Selma apartó la mano de la manga de Trout y sacudió la cabeza con desprecio.

—¿Una mala semilla? ¡Gilipolleces! Yo no creo en eso. Los bebés no llevan la semilla del pecado.

—Me refiero a un desequilibrio químico o…

Pero Selma volvió a sacudir la cabeza en una negativa.

—No. Fue el sistema el que hizo un monstruo de él. Es culpa del sistema. De ellos… y mía.

Permanecieron en pie frente al viento helado, contemplando cómo el día soleado iba oscureciéndose paulatinamente.

—Entonces —comenzó a decir Trout despacio—, ¿por qué traerlo de vuelta aquí?

—Homer jamás tuvo un hogar —repitió ella—. Yo jamás antes le había dado nada. Ahora… al menos puedo hacer eso por él. Darle un hogar… y puede que algo de paz.
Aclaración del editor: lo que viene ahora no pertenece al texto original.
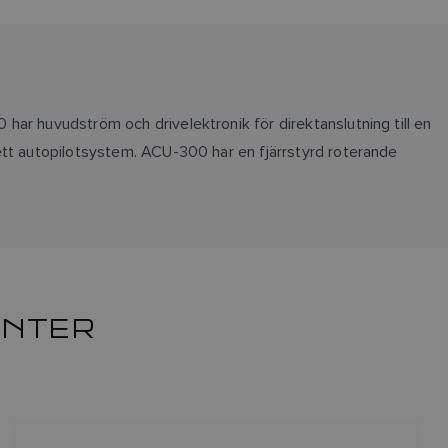
ar huvudström och drivelektronik för direktanslutning till en
ett autopilotsystem. ACU-300 har en fjärrstyrd roterande
ENTER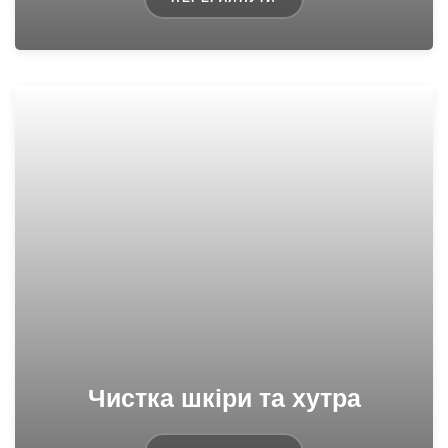
Чистка шкіри та хутра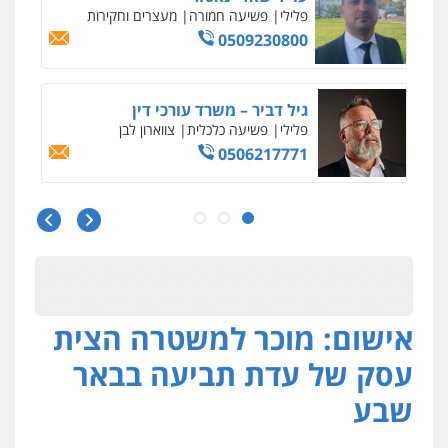
פלילי
פשיעה חמורה
מעצרים וחקירות
0509230800
גיל דביר – משרד עורכי דין
פלילי
פשיעה כלכלית
צווארון לבן
0506217771
סלימאן אבו שעירה – משרד עורכי דין
פלילי
בטחוני
צבאי
נזיקין
0547780927
אישום: מוכר למשטרה הצית
עו"ד אסף גונן
פלילי
פשע חמור
תעבורה
צבא
מעצרים
עסק של עדת תביעה בבאר
וחקירות
0542255161
שבע
גל דהן – משרד עורך דין פלילי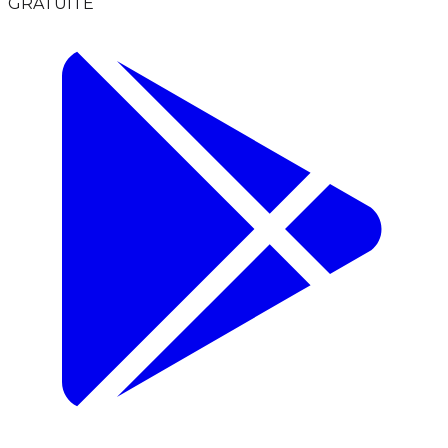
GRATUITE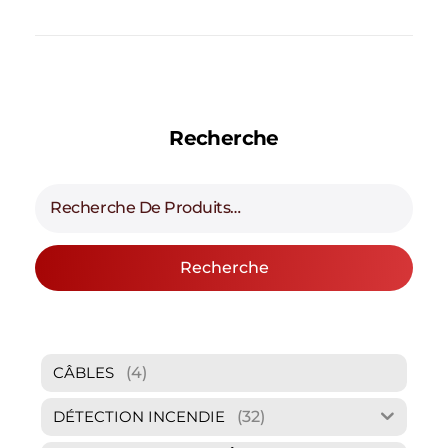
Recherche
Recherche
(4)
CÂBLES
(32)
DÉTECTION INCENDIE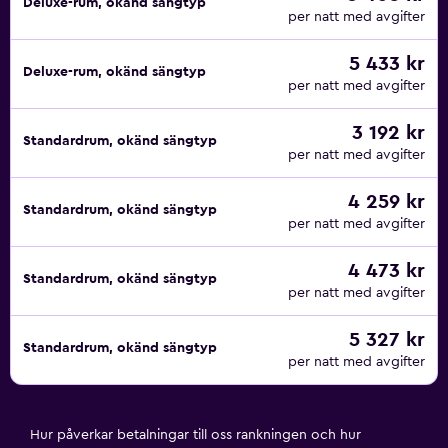
Deluxe-rum, okänd sängtyp
per natt med avgifter
5 433 kr
Deluxe-rum, okänd sängtyp
per natt med avgifter
3 192 kr
Standardrum, okänd sängtyp
per natt med avgifter
4 259 kr
Standardrum, okänd sängtyp
per natt med avgifter
4 473 kr
Standardrum, okänd sängtyp
per natt med avgifter
5 327 kr
Standardrum, okänd sängtyp
per natt med avgifter
Hur påverkar betalningar till oss rankningen och hur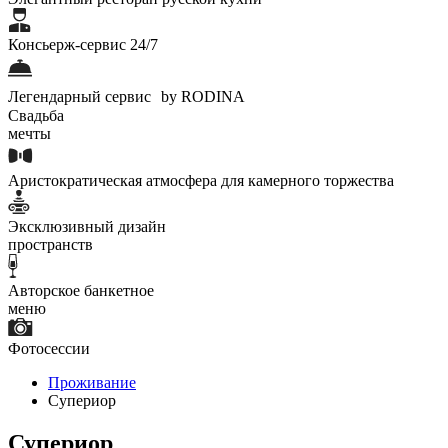
Консьерж-сервис 24/7
Легендарный сервис by RODINA
Свадьба
мечты
Аристократическая атмосфера для камерного торжества
Эксклюзивный дизайн
пространств
Авторское банкетное
меню
Фотосессии
Проживание
Супериор
Супериор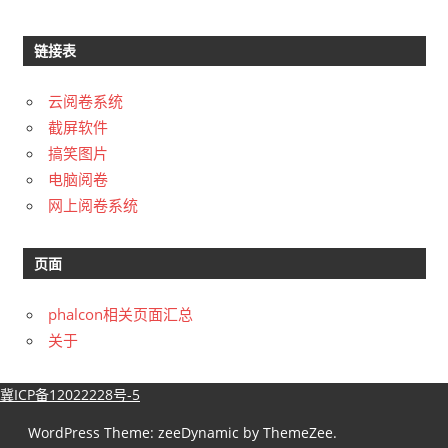
链接表
云阅卷系统
截屏软件
搞笑图片
电脑阅卷
网上阅卷系统
页面
phalcon相关页面汇总
关于
冀ICP备12022228号-5
WordPress Theme: zeeDynamic by ThemeZee.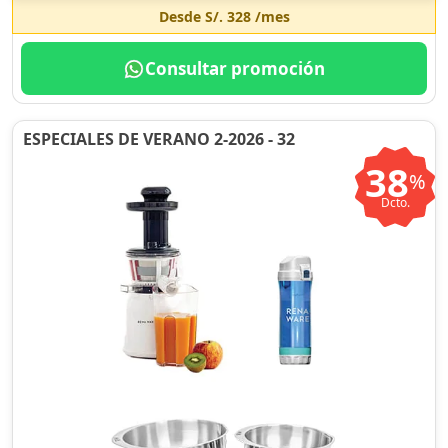
Desde
S/. 328
/mes
Consultar promoción
ESPECIALES DE VERANO 2-2026 - 32
38
%
Dcto.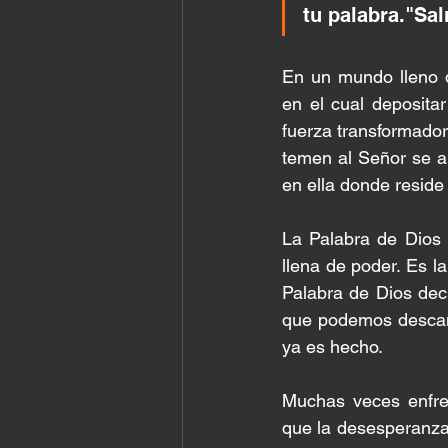
tu palabra."Sa
En un mundo lleno d
en el cual deposita
fuerza transformador
temen al Señor se a
en ella donde reside
La Palabra de Dios 
llena de poder. Es 
Palabra de Dios decl
que podemos descans
ya es hecho.
Muchas veces enfre
que la desesperanza 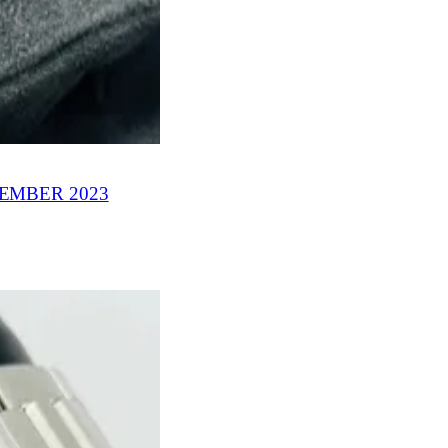
EMBER 2023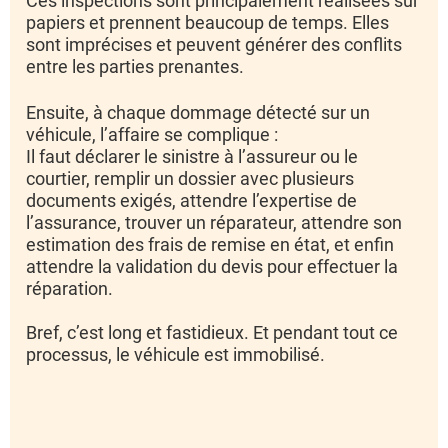
Ces inspections sont principalement réalisées sur
papiers et prennent beaucoup de temps. Elles
sont imprécises et peuvent générer des conflits
entre les parties prenantes.
Ensuite, à chaque dommage détecté sur un
véhicule, l’affaire se complique :
Il faut déclarer le sinistre à l’assureur ou le
courtier, remplir un dossier avec plusieurs
documents exigés, attendre l’expertise de
l’assurance, trouver un réparateur, attendre son
estimation des frais de remise en état, et enfin
attendre la validation du devis pour effectuer la
réparation.
Bref, c’est long et fastidieux. Et pendant tout ce
processus, le véhicule est immobilisé.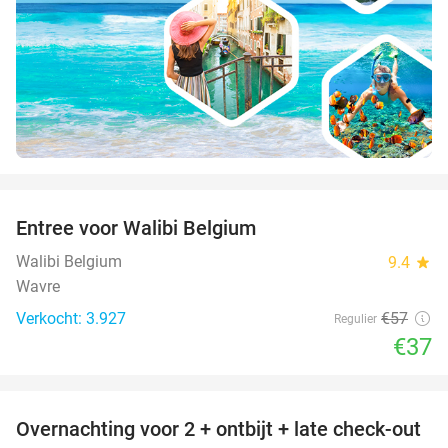
favorite_border
Entree voor Walibi Belgium
35%
Walibi Belgium
9.4
star
Wavre
Verkocht: 3.927
€57
Regulier
€37
favorite_border
Overnachting voor 2 + ontbijt + late check-out
41%
NEW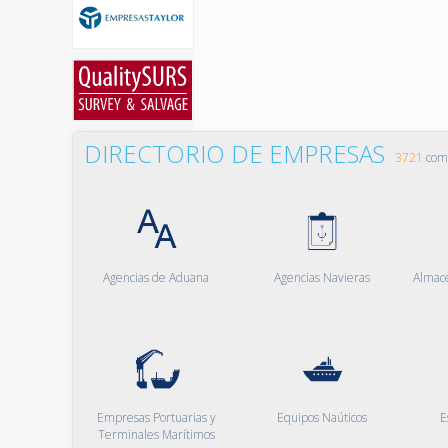
DIRECTORIO DE EMPRESAS
3721
comp
Agencias de Aduana
Agencias Navieras
Almac
Empresas Portuarias y
Equipos Naúticos
E
Terminales Marítimos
Trout tenía cientos de preguntas más que hacer, pero calló. Todas las cuestiones que quedaban pendientes sucumbieron como pájaros heridos que caen al suelo ante el brillo de los ojos verdes de Selma. Las ventanas del alma; y las de Selma se abrían ante un paisaje desgarrado por las tormentas y marchito más allá de cualquier posible reparación.

—Lo siento —dijo él.

Ella asintió. Las lágrimas volvieron a correr por su rostro, pero Selma apretó los dientes. Trout la observó apagar el segundo cigarrillo y encender el tercero.

Se giró sin decir una palabra más y se marchó despacio por el camino hacia el Explorer. La historia era oro puro, de eso no cabía duda, pero Trout sabía con absoluta certeza que tener que escribirla le desgarraría el corazón.